» What needs to be done
Repeat the records verbatim and leave the pictures out of your copy.

» The input
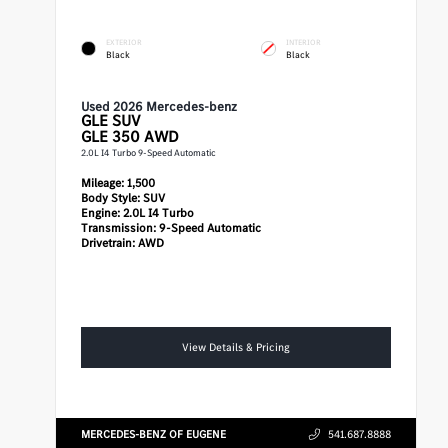
EXTERIOR
INTERIOR
Black
Black
Used 2026 Mercedes-benz
GLE
SUV
GLE 350 AWD
2.0L I4 Turbo 9-Speed Automatic
Mileage:
1,500
Body Style:
SUV
Engine:
2.0L I4 Turbo
Transmission:
9-Speed Automatic
Drivetrain:
AWD
View Details & Pricing
MERCEDES-BENZ OF EUGENE
541.687.8888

» Problem solution
EXTERIOR
INTERIOR
Black
Black
Used 2026 Mercedes-benz
GLE
SUV
GLE 350 AWD
2.0L I4 Turbo 9-Speed Automatic
Mileage:
1,500
Body Style:
SUV
Engine:
2.0L I4 Turbo
Transmission:
9-Speed Automatic
Drivetrain:
AWD
View Details & Pricing
MERCEDES-BENZ OF EUGENE
541.687.8888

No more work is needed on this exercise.